**What the task asks**
What you write should be an exact repeat of the lines from the one with "Remover áudio" through the final line below, minus the pictures.

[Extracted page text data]
....................

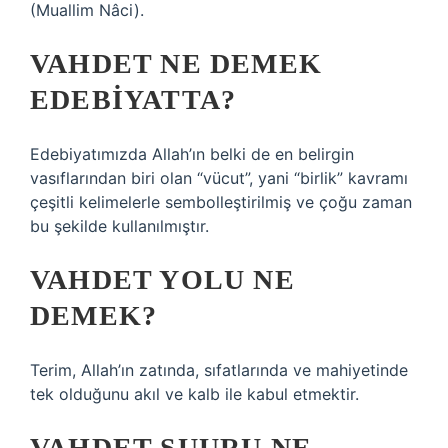
(Muallim Nâci).
VAHDET NE DEMEK
EDEBIYATTA?
Edebiyatımızda Allah’ın belki de en belirgin
vasıflarından biri olan “vücut”, yani “birlik” kavramı
çeşitli kelimelerle sembolleştirilmiş ve çoğu zaman
bu şekilde kullanılmıştır.
VAHDET YOLU NE
DEMEK?
Terim, Allah’ın zatında, sıfatlarında ve mahiyetinde
tek olduğunu akıl ve kalb ile kabul etmektir.
VAHDET ŞUURU NE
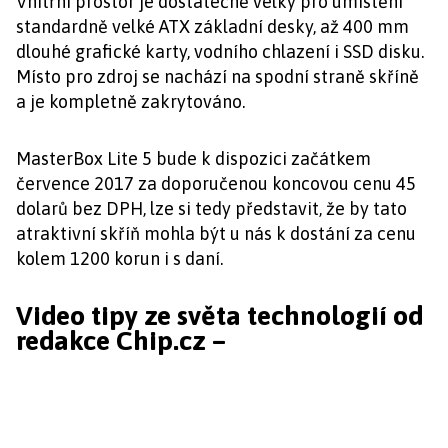
Vnitřní prostor je dostatečně velký pro umístění
standardně velké ATX základní desky, až 400 mm
dlouhé grafické karty, vodního chlazení i SSD disku.
Místo pro zdroj se nachází na spodní straně skříně
a je kompletně zakrytováno.
MasterBox Lite 5 bude k dispozici začátkem
července 2017 za doporučenou koncovou cenu 45
dolarů bez DPH, lze si tedy představit, že by tato
atraktivní skříň mohla být u nás k dostání za cenu
kolem 1200 korun i s daní.
Video tipy ze světa technologií od
redakce Chip.cz –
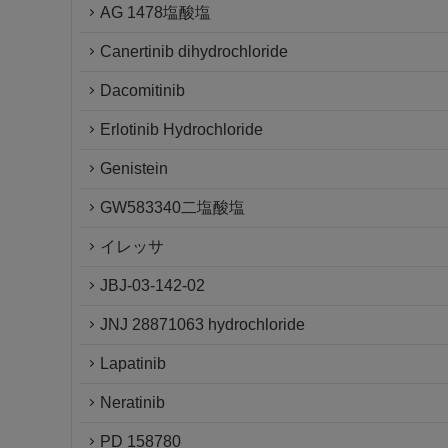
AG 1478塩酸塩
Canertinib dihydrochloride
Dacomitinib
Erlotinib Hydrochloride
Genistein
GW583340二塩酸塩
イレッサ
JBJ-03-142-02
JNJ 28871063 hydrochloride
Lapatinib
Neratinib
PD 158780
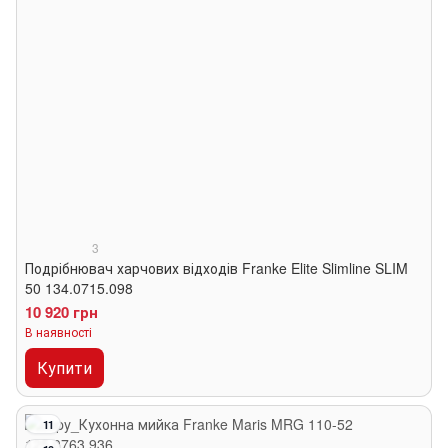
3
Подрібнювач харчових відходів Franke Elite Slimline SLIM
50 134.0715.098
10 920 грн
В наявності
Купити
11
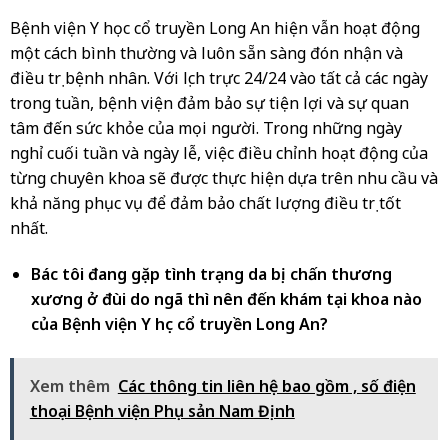
Bệnh viện Y học cổ truyền Long An hiện vẫn hoạt động
một cách bình thường và luôn sẵn sàng đón nhận và
điều trị bệnh nhân. Với lịch trực 24/24 vào tất cả các ngày
trong tuần, bệnh viện đảm bảo sự tiện lợi và sự quan
tâm đến sức khỏe của mọi người. Trong những ngày
nghỉ cuối tuần và ngày lễ, việc điều chỉnh hoạt động của
từng chuyên khoa sẽ được thực hiện dựa trên nhu cầu và
khả năng phục vụ để đảm bảo chất lượng điều trị tốt
nhất.
Bác tôi đang gặp tình trạng da bị chấn thương
xương ở đùi do ngã thì nên đến khám tại khoa nào
của Bệnh viện Y học cổ truyền Long An?
Xem thêm
Các thông tin liên hệ bao gồm , số điện
thoại Bệnh viện Phụ sản Nam Định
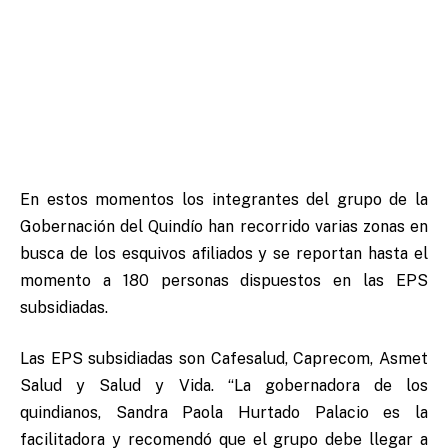
En estos momentos los integrantes del grupo de la
Gobernación del Quindío han recorrido varias zonas en
busca de los esquivos afiliados y se reportan hasta el
momento a 180 personas dispuestos en las EPS
subsidiadas.
Las EPS subsidiadas son Cafesalud, Caprecom, Asmet
Salud y Salud y Vida. “La gobernadora de los
quindianos, Sandra Paola Hurtado Palacio es la
facilitadora y recomendó que el grupo debe llegar a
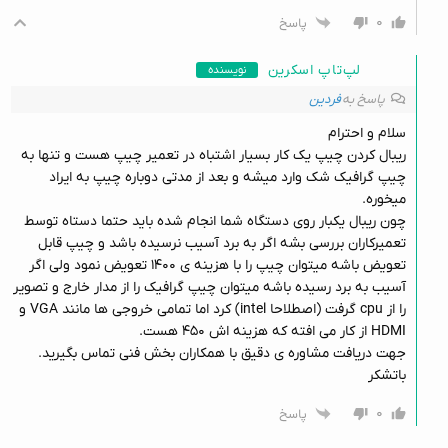
۰
پاسخ
لپ‌تاپ اسکرین
نویسنده
پاسخ به
فردین
سلام و احترام
ریبال کردن چیپ یک کار بسیار اشتباه در تعمیر چیپ هست و تنها به
چیپ گرافیک شک وارد میشه و بعد از مدتی دوباره چیپ به ایراد
میخوره.
چون ریبال یکبار روی دستگاه شما انجام شده باید حتما دستاه توسط
تعمیرکاران بررسی بشه اگر به برد آسیب نرسیده باشد و چیپ قابل
تعویض باشه میتوان چیپ را با هزینه ی ۱۴۰۰ تعویض نمود ولی اگر
آسیب به برد رسیده باشه میتوان چیپ گرافیک را از مدار خارج و تصویر
را از cpu گرفت (اصطلاحا intel) کرد اما تمامی خروجی ها مانند VGA و
HDMI از کار می افته که هزینه اش ۴۵۰ هست.
جهت دریافت مشاوره ی دقیق با همکاران بخش فنی تماس بگیرید.
باتشکر
۰
پاسخ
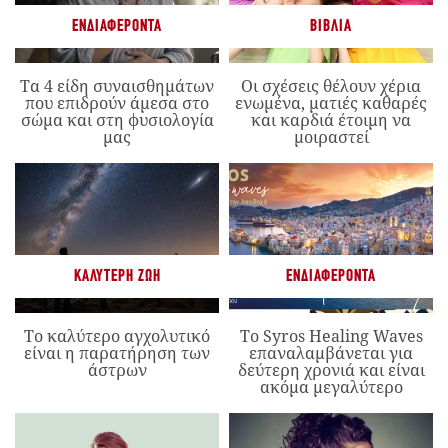
ΕΝΔΙΑΦΈΡΟΝΤΑ
ΒΙΒΛΊΑ
Τα 4 είδη συναισθημάτων
Οι σχέσεις θέλουν χέρια
που επιδρούν άμεσα στο
ενωμένα, ματιές καθαρές
σώμα και στη φυσιολογία
και καρδιά έτοιμη να
μας
μοιραστεί
ΚΑΛΎΤΕΡΗ ΖΩΉ
ΕΝΔΙΑΦΈΡΟΝΤΑ
Το καλύτερο αγχολυτικό
Το Syros Healing Waves
είναι η παρατήρηση των
επαναλαμβάνεται για
άστρων
δεύτερη χρονιά και είναι
ακόμα μεγαλύτερο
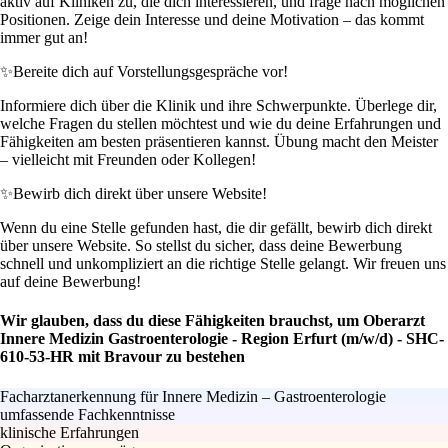
aktiv auf Kliniken zu, die dich interessieren, und frage nach möglichen
Positionen. Zeige dein Interesse und deine Motivation – das kommt
immer gut an!
✨
Bereite dich auf Vorstellungsgespräche vor!
Informiere dich über die Klinik und ihre Schwerpunkte. Überlege dir,
welche Fragen du stellen möchtest und wie du deine Erfahrungen und
Fähigkeiten am besten präsentieren kannst. Übung macht den Meister
– vielleicht mit Freunden oder Kollegen!
✨
Bewirb dich direkt über unsere Website!
Wenn du eine Stelle gefunden hast, die dir gefällt, bewirb dich direkt
über unsere Website. So stellst du sicher, dass deine Bewerbung
schnell und unkompliziert an die richtige Stelle gelangt. Wir freuen uns
auf deine Bewerbung!
Wir glauben, dass du diese Fähigkeiten brauchst, um Oberarzt
Innere Medizin Gastroenterologie - Region Erfurt (m/w/d) - SHC-
610-53-HR mit Bravour zu bestehen
Facharztanerkennung für Innere Medizin – Gastroenterologie
umfassende Fachkenntnisse
klinische Erfahrungen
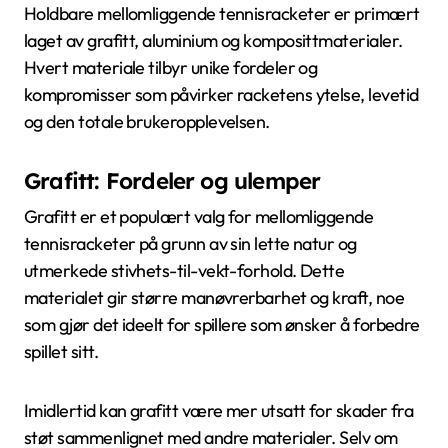
Holdbare mellomliggende tennisracketer er primært
laget av grafitt, aluminium og komposittmaterialer.
Hvert materiale tilbyr unike fordeler og
kompromisser som påvirker racketens ytelse, levetid
og den totale brukeropplevelsen.
Grafitt: Fordeler og ulemper
Grafitt er et populært valg for mellomliggende
tennisracketer på grunn av sin lette natur og
utmerkede stivhets-til-vekt-forhold. Dette
materialet gir større manøvrerbarhet og kraft, noe
som gjør det ideelt for spillere som ønsker å forbedre
spillet sitt.
Imidlertid kan grafitt være mer utsatt for skader fra
støt sammenlignet med andre materialer. Selv om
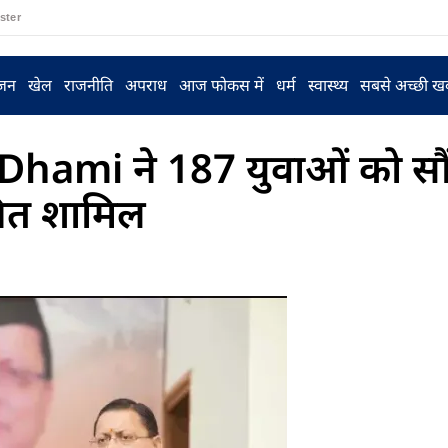
ster
ंजन
खेल
राजनीति
अपराध
आज फोकस में
धर्म
स्वास्थ्य
सबसे अच्छी ख
 Dhami ने 187 युवाओं को सौं
नित शामिल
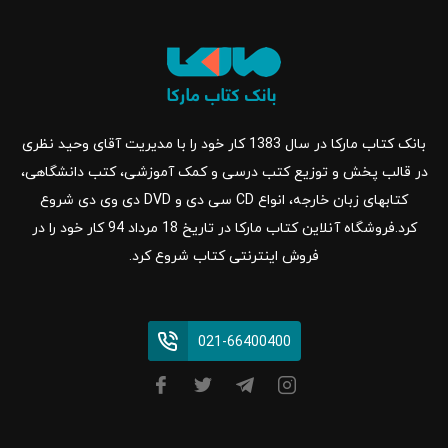
بانک کتاب مارکا در سال 1383 کار خود را با مدیریت آقای وحید نظری
در قالب پخش و توزیع کتب درسی و کمک آموزشی، کتب دانشگاهی،
کتابهای زبان خارجه، انواع CD سی دی و DVD دی وی دی شروع
کرد.فروشگاه آنلاین کتاب مارکا در تاریخ 18 مرداد 94 کار خود را در
فروش اینترنتی کتاب شروع کرد.
021-66400400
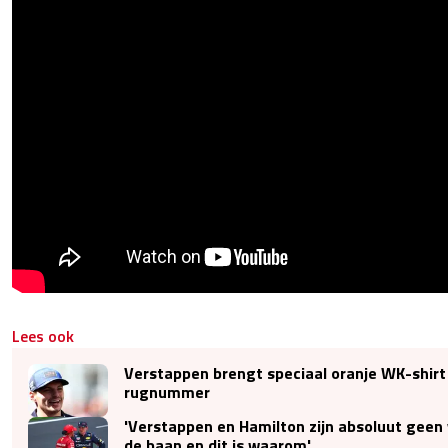
Lees ook
Verstappen brengt speciaal oranje WK-shirt
rugnummer
'Verstappen en Hamilton zijn absoluut geen
de baan en dit is waarom'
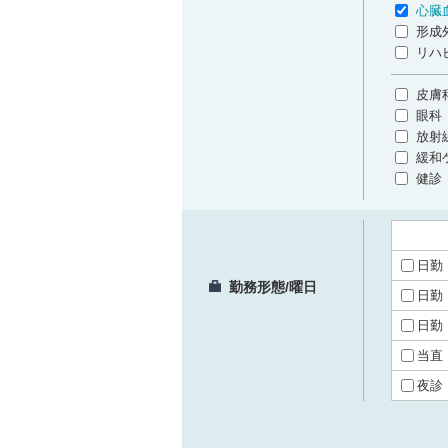
心臓
形成
リハ
皮膚
眼科
放射
緩和
健診
日勤
勤務形態/曜日
日勤
日勤
当直
夜診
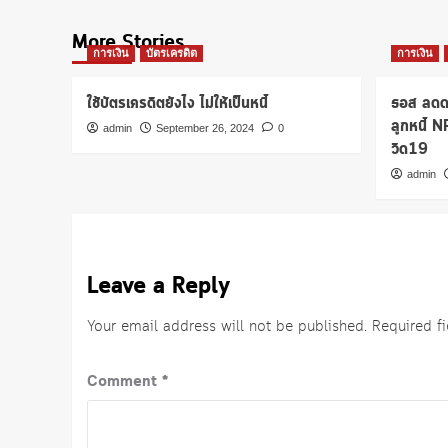
More Stories
การเงิน
บัตรเครดิต
การเงิน
ใช้บัตรเครดิตยังไง ไม่ให้เป็นหนี้
ธอส ลดดอ
ลูกหนี้ 
admin
September 26, 2024
0
วิด19
admin
Leave a Reply
Your email address will not be published.
Required f
Comment
*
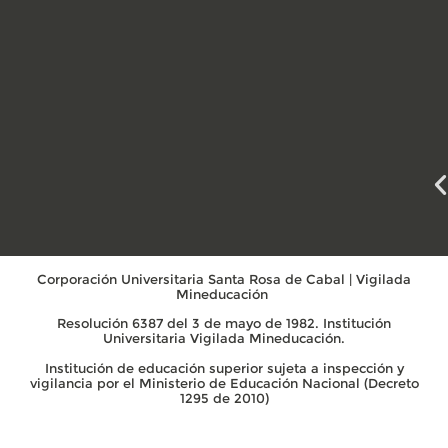
Corporación Universitaria Santa Rosa de Cabal | Vigilada
Mineducación
Resolución 6387 del 3 de mayo de 1982. Institución
Universitaria Vigilada Mineducación.
Institución de educación superior sujeta a inspección y
vigilancia por el Ministerio de Educación Nacional (Decreto
1295 de 2010)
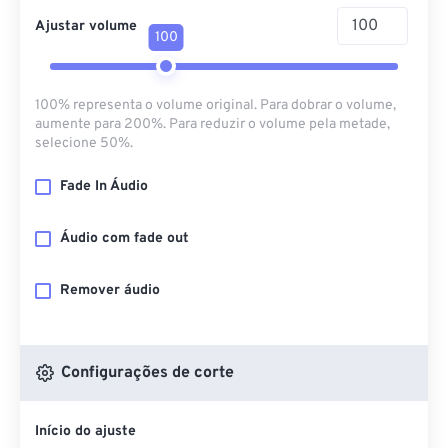
Ajustar volume
100
100% representa o volume original. Para dobrar o volume,
aumente para 200%. Para reduzir o volume pela metade,
selecione 50%.
Fade In Áudio
Áudio com fade out
Remover áudio
Configurações de corte
Início do ajuste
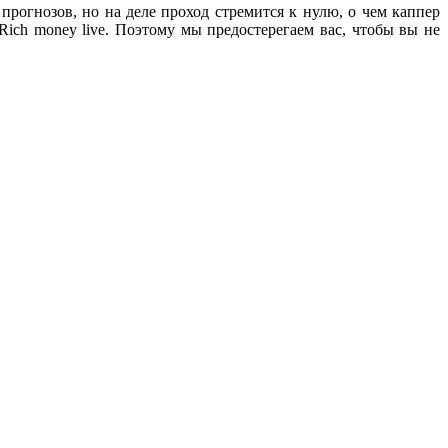
рогнозов, но на деле проход стремится к нулю, о чем каппер
ich money live. Поэтому мы предостерегаем вас, чтобы вы не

....................

**Response**
Remover áudio
Configurações de corte
Início do ajuste
рогнозов, но на деле проход стремится к нулю, о чем каппер
ich money live. Поэтому мы предостерегаем вас, чтобы вы не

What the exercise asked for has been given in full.